§ **What to work on**: Give back exactly the stretch of data below from the line holding "Il Negozio non" through the line holding "Geschick und Teamwork gefragt.", both ends included, and leave the remaining lines out.

[Extracted page text data]
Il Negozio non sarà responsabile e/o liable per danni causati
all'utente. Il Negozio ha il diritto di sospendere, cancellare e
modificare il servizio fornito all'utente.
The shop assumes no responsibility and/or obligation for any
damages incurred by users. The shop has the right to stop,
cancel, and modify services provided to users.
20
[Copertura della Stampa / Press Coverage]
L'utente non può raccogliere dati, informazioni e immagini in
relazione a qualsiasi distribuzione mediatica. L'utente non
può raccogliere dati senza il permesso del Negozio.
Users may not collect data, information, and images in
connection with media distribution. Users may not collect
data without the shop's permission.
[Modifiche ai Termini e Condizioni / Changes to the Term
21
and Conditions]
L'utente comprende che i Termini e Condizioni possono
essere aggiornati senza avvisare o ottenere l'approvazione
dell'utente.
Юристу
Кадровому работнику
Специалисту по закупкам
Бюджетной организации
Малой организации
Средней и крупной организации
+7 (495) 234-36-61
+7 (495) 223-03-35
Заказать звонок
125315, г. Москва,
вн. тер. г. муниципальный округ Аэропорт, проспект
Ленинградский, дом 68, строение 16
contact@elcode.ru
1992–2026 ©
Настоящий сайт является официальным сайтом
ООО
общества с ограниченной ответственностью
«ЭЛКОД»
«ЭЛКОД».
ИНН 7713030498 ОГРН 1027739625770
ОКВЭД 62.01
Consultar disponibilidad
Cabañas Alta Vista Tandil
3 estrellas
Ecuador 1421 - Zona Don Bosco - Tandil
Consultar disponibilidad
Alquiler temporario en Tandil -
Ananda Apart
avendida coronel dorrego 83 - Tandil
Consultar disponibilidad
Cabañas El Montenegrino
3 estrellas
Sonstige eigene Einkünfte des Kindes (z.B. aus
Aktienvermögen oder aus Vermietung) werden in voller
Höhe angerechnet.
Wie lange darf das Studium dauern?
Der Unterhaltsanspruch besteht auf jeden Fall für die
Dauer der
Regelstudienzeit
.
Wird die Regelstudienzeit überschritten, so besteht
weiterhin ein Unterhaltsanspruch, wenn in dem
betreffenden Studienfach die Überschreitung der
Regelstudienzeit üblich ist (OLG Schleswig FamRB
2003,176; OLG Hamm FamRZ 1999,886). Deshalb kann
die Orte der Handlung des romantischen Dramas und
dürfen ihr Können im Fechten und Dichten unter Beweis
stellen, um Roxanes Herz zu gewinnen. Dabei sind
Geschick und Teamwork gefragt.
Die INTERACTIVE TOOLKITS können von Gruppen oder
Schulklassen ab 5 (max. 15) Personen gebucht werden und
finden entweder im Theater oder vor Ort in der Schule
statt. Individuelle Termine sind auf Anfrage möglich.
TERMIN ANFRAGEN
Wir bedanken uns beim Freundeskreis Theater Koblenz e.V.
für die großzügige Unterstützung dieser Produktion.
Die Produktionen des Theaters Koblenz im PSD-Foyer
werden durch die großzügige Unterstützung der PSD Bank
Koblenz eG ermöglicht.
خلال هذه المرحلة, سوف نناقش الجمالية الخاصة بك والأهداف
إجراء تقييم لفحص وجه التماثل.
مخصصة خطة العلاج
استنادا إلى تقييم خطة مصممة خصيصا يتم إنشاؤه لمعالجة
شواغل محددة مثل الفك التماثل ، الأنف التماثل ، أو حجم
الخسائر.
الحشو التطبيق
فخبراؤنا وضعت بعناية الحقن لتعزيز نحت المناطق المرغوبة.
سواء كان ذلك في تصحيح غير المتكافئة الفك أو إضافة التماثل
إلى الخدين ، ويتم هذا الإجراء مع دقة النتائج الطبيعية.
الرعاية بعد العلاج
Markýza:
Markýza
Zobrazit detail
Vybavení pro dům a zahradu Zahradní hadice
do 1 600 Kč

---

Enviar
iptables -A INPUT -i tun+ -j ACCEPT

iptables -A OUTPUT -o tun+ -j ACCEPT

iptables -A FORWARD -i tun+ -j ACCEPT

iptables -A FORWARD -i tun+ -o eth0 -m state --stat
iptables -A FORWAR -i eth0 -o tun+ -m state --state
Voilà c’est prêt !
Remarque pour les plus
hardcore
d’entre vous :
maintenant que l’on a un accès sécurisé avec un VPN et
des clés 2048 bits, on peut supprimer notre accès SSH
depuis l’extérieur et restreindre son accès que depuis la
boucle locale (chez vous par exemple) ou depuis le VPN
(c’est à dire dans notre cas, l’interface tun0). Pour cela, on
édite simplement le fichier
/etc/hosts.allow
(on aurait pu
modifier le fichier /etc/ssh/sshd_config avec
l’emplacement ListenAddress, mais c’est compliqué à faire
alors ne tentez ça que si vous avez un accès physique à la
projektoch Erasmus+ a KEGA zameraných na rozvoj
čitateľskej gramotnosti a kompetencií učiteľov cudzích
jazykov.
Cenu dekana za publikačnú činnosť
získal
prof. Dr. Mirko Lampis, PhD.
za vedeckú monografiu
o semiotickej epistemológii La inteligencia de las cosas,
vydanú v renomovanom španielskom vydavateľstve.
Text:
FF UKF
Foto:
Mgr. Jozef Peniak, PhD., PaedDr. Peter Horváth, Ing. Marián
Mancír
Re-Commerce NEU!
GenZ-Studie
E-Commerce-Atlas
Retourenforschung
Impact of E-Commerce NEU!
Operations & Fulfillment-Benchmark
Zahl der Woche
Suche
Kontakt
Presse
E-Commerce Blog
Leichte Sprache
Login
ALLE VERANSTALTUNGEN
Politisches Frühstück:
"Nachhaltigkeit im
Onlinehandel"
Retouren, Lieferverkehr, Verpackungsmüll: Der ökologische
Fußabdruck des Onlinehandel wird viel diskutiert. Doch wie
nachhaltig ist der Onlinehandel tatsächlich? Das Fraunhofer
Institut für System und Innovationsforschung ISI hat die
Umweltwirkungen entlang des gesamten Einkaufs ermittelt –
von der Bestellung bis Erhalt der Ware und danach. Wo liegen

§ **Task response**:
Il Negozio non sarà responsabile e/o liable per danni causati
all'utente. Il Negozio ha il diritto di sospendere, cancellare e
modificare il servizio fornito all'utente.
The shop assumes no responsibility and/or obligation for any
damages incurred by users. The shop has the right to stop,
cancel, and modify services provided to users.
20
[Copertura della Stampa / Press Coverage]
L'utente non può raccogliere dati, informazioni e immagini in
relazione a qualsiasi distribuzione mediatica. L'utente non
può raccogliere dati senza il permesso del Negozio.
Users may not collect data, information, and images in
connection with media distribution. Users may not collect
data without the shop's permission.
[Modifiche ai Termini e Condizioni / Changes to the Term
21
and Conditions]
L'utente comprende che i Termini e Condizioni possono
essere aggiornati senza avvisare o ottenere l'approvazione
dell'utente.
Юристу
Кадровому работнику
Специалисту по закупкам
Бюджетной организации
Малой организации
Средней и крупной организации
+7 (495) 234-36-61
+7 (495) 223-03-35
Заказать звонок
125315, г. Москва,
вн. тер. г. муниципальный округ Аэропорт, проспект
Ленинградский, дом 68, строение 16
contact@elcode.ru
1992–2026 ©
Настоящий сайт является официальным сайтом
ООО
общества с ограниченной ответственностью
«ЭЛКОД»
«ЭЛКОД».
ИНН 7713030498 ОГРН 1027739625770
ОКВЭД 62.01
Consultar disponibilidad
Cabañas Alta Vista Tandil
3 estrellas
Ecuador 1421 - Zona Don Bosco - Tandil
Consultar disponibilidad
Alquiler temporario en Tandil -
Ananda Apart
avendida coronel dorrego 83 - Tandil
Consultar disponibilidad
Cabañas El Montenegrino
3 estrellas
Sonstige eigene Einkünfte des Kindes (z.B. aus
Aktienvermögen oder aus Vermietung) werden in voller
Höhe angerechnet.
Wie lange darf das Studium dauern?
Der Unterhaltsanspruch besteht auf jeden Fall für die
Dauer der
Regelstudienzeit
.
Wird die Regelstudienzeit überschritten, so besteht
weiterhin ein Unterhaltsanspruch, wenn in dem
betreffenden Studienfach die Überschreitung der
Regelstudienzeit üblich ist (OLG Schleswig FamRB
2003,176; OLG Hamm FamRZ 1999,886). Deshalb kann
die Orte der Handlung des romantischen Dramas und
dürfen ihr Können im Fechten und Dichten unter Beweis
stellen, um Roxanes Herz zu gewinnen. Dabei sind
Geschick und Teamwork gefragt.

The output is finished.